### Assignment
Reading the listing below, restate each entry exactly as written.

### Supplied records
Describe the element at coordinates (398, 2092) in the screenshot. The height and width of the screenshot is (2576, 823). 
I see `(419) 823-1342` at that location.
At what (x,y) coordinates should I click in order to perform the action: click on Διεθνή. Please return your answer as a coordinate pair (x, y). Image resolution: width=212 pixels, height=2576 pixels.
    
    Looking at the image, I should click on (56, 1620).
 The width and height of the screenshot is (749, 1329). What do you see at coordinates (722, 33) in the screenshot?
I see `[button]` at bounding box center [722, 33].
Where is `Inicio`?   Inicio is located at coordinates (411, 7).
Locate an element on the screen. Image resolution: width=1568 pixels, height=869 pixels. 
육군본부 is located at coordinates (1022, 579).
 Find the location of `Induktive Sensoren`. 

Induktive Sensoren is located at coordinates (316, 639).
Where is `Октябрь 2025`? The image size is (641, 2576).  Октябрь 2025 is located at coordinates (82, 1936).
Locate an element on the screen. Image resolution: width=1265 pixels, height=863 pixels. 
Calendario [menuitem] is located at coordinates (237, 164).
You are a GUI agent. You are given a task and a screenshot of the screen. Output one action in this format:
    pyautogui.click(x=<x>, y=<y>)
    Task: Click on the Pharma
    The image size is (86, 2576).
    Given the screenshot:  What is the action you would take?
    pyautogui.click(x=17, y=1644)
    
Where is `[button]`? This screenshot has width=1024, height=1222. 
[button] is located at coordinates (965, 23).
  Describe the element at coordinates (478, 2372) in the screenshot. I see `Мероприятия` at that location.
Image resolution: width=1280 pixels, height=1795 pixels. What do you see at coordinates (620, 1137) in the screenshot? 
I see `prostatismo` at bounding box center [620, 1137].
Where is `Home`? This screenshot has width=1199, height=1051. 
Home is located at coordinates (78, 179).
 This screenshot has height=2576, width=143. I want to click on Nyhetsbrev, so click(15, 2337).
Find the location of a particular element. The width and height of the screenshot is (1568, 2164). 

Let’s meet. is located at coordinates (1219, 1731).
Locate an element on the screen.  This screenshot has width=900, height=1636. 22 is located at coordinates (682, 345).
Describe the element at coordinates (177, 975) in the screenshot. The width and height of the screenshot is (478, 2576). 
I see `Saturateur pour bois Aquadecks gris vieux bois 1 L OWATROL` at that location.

### Solution
Describe the element at coordinates (398, 2092) in the screenshot. The height and width of the screenshot is (2576, 823). 
I see `(419) 823-1342` at that location.
At what (x,y) coordinates should I click in order to perform the action: click on Διεθνή. Please return your answer as a coordinate pair (x, y). Image resolution: width=212 pixels, height=2576 pixels.
    
    Looking at the image, I should click on (56, 1620).
 The width and height of the screenshot is (749, 1329). What do you see at coordinates (722, 33) in the screenshot?
I see `[button]` at bounding box center [722, 33].
Where is `Inicio`?   Inicio is located at coordinates (411, 7).
Locate an element on the screen. Image resolution: width=1568 pixels, height=869 pixels. 
육군본부 is located at coordinates (1022, 579).
 Find the location of `Induktive Sensoren`. 

Induktive Sensoren is located at coordinates (316, 639).
Where is `Октябрь 2025`? The image size is (641, 2576).  Октябрь 2025 is located at coordinates (82, 1936).
Locate an element on the screen. Image resolution: width=1265 pixels, height=863 pixels. 
Calendario [menuitem] is located at coordinates (237, 164).
You are a GUI agent. You are given a task and a screenshot of the screen. Output one action in this format:
    pyautogui.click(x=<x>, y=<y>)
    Task: Click on the Pharma
    The image size is (86, 2576).
    Given the screenshot:  What is the action you would take?
    pyautogui.click(x=17, y=1644)
    
Where is `[button]`? This screenshot has width=1024, height=1222. 
[button] is located at coordinates (965, 23).
  Describe the element at coordinates (478, 2372) in the screenshot. I see `Мероприятия` at that location.
Image resolution: width=1280 pixels, height=1795 pixels. What do you see at coordinates (620, 1137) in the screenshot? 
I see `prostatismo` at bounding box center [620, 1137].
Where is `Home`? This screenshot has width=1199, height=1051. 
Home is located at coordinates (78, 179).
 This screenshot has height=2576, width=143. I want to click on Nyhetsbrev, so click(15, 2337).
Find the location of a particular element. The width and height of the screenshot is (1568, 2164). 

Let’s meet. is located at coordinates (1219, 1731).
Locate an element on the screen.  This screenshot has width=900, height=1636. 22 is located at coordinates (682, 345).
Describe the element at coordinates (177, 975) in the screenshot. The width and height of the screenshot is (478, 2576). 
I see `Saturateur pour bois Aquadecks gris vieux bois 1 L OWATROL` at that location.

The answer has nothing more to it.